Extracted page text data

◆ ◆ ◆ ◆ ◆ ◆ ◆

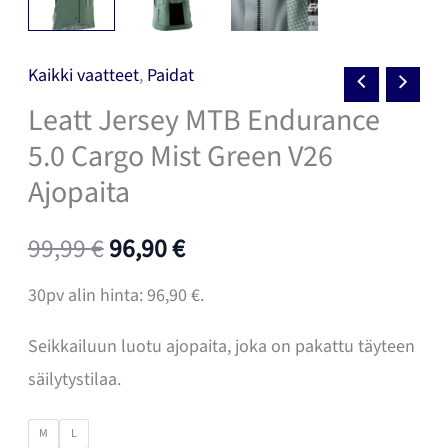
Kaikki vaatteet
,
Paidat
Leatt Jersey MTB Endurance
5.0 Cargo Mist Green V26
Ajopaita
Alkuperäinen
Nykyinen
99,99
€
96,90
€
hinta
hinta
30pv alin hinta:
96,90
€
.
oli:
on:
Seikkailuun luotu ajopaita, joka on pakattu täyteen
säilytystilaa.
99,99 €.
96,90 €.
M
L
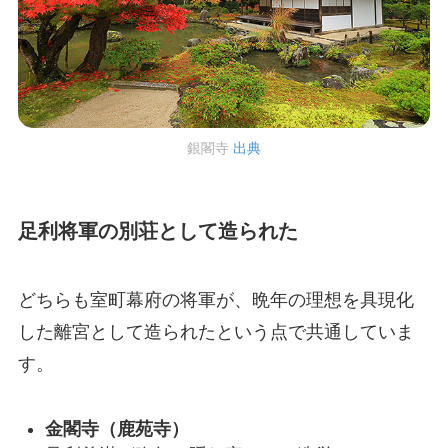
銀閣寺
出典
足利将軍の別荘として造られた
どちらも室町幕府の将軍が、晩年の理想を具現化
した離宮として造られたという点で共通していま
す。
金閣寺（鹿苑寺）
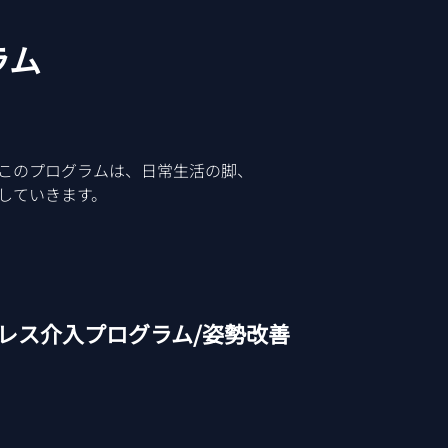
ラム
​このプログラムは、日常生活の脚、
していきます。
 アドレス介入プログラム/姿勢改善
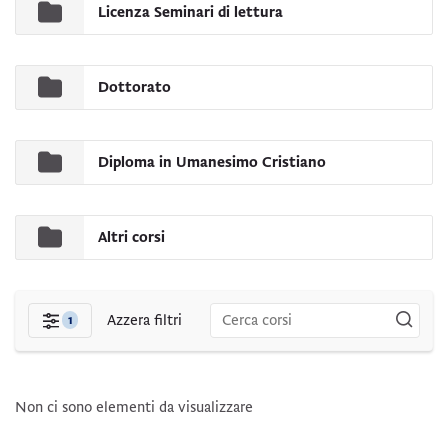
Licenza Seminari di lettura
Dottorato
Diploma in Umanesimo Cristiano
Altri corsi
Azzera filtri
1
Filtri
Non ci sono elementi da visualizzare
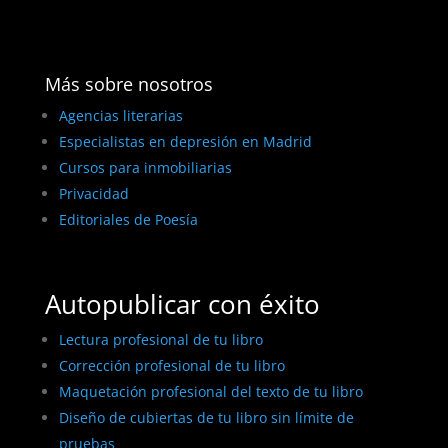
Más sobre nosotros
Agencias literarias
Especialistas en depresión en Madrid
Cursos para inmobiliarias
Privacidad
Editoriales de Poesía
Autopublicar con éxito
Lectura profesional de tu libro
Corrección profesional de tu libro
Maquetación profesional del texto de tu libro
Diseño de cubiertas de tu libro sin límite de
pruebas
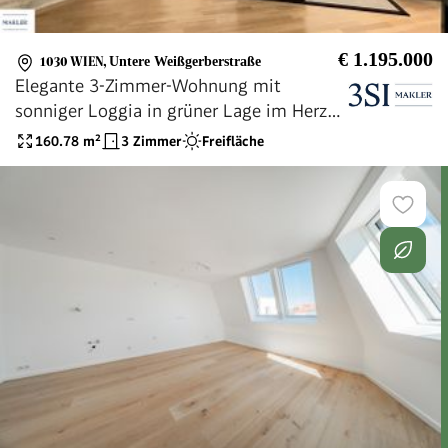
€ 1.195.000
1030 WIEN
,
Untere Weißgerberstraße
Elegante 3-Zimmer-Wohnung mit
sonniger Loggia in grüner Lage im Herzen
Wiens
160.78
m²
3 Zimmer
Freifläche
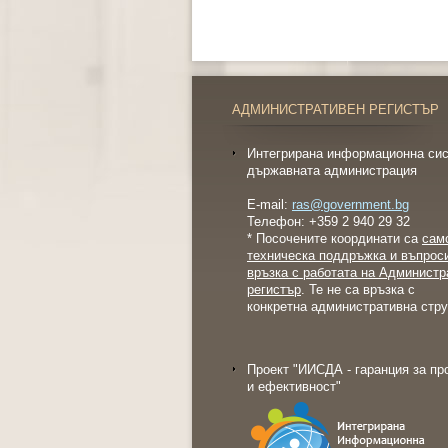
АДМИНИСТРАТИВЕН РЕГИСТЪР
Интегрирана информационна сис
държавната администрация
E-mail:
ras@government.bg
Телефон: +359 2 940 29 32
* Посочените координати са
сам
техническа поддръжка и въпрос
връзка с работата на Администр
регистър
. Те не са връзка с
конкретна административна стру
Проект "ИИСДА - гаранция за пр
и ефективност"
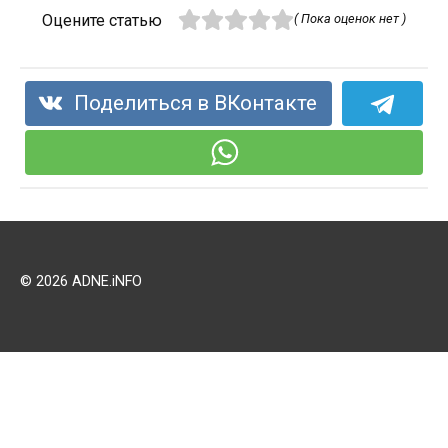
Оцените статью
( Пока оценок нет )
Поделиться в ВКонтакте
© 2026 ADNE.iNFO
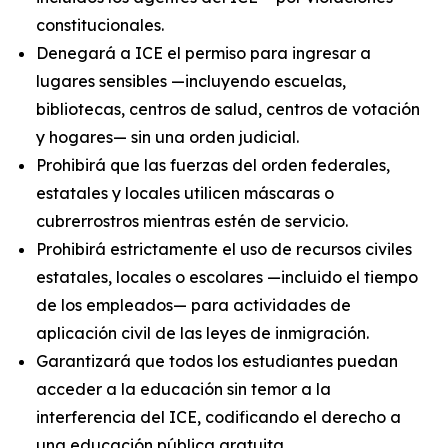
constitucionales.
Denegará a ICE el permiso para ingresar a
lugares sensibles —incluyendo escuelas,
bibliotecas, centros de salud, centros de votación
y hogares— sin una orden judicial.
Prohibirá que las fuerzas del orden federales,
estatales y locales utilicen máscaras o
cubrerrostros mientras estén de servicio.
Prohibirá estrictamente el uso de recursos civiles
estatales, locales o escolares —incluido el tiempo
de los empleados— para actividades de
aplicación civil de las leyes de inmigración.
Garantizará que todos los estudiantes puedan
acceder a la educación sin temor a la
interferencia del ICE, codificando el derecho a
una educación pública gratuita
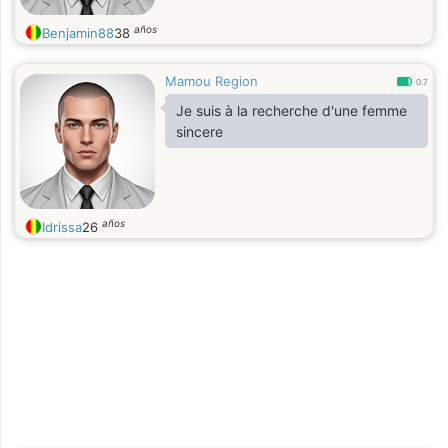
años
Benjamin88
38
Mamou Region
0.7
Je suis à la recherche d'une femme
sincere
años
Idrissa
26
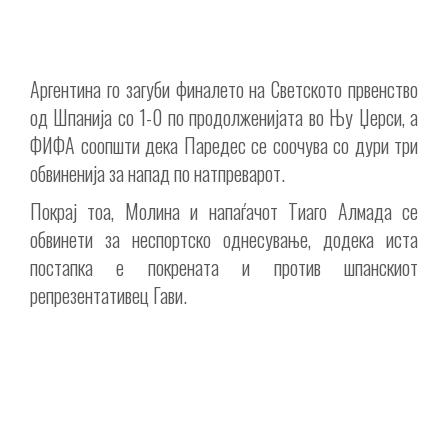
Аргентина го загуби финалето на Светското првенство
од Шпанија со 1-0 по продолженијата во Њу Џерси, а
ФИФА соопшти дека Паредес се соочува со дури три
обвиненија за напад по натпреварот.
Покрај тоа, Молина и напаѓачот Тиаго Алмада се
обвинети за неспортско однесување, додека иста
постапка е покрената и против шпанскиот
репрезентативец Гави.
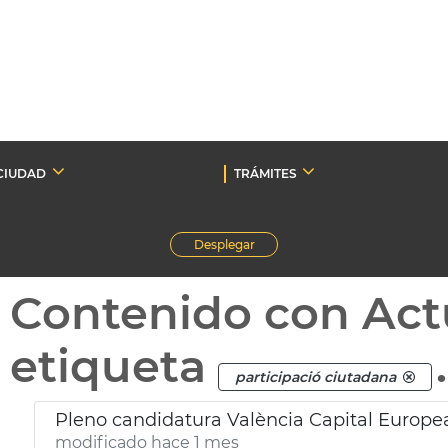
CIUDAD
TRÁMITES
Desplegar
Contenido con Act
etiqueta
.
participació ciutadana
Pleno candidatura València Capital Europe
modificado hace 1 mes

◆ ◆ ◆ ◆ ◆ ◆ ◆

What is being asked. How many lines in the entries include the string "estatales"? Answer with the number alone.

Answer space. 2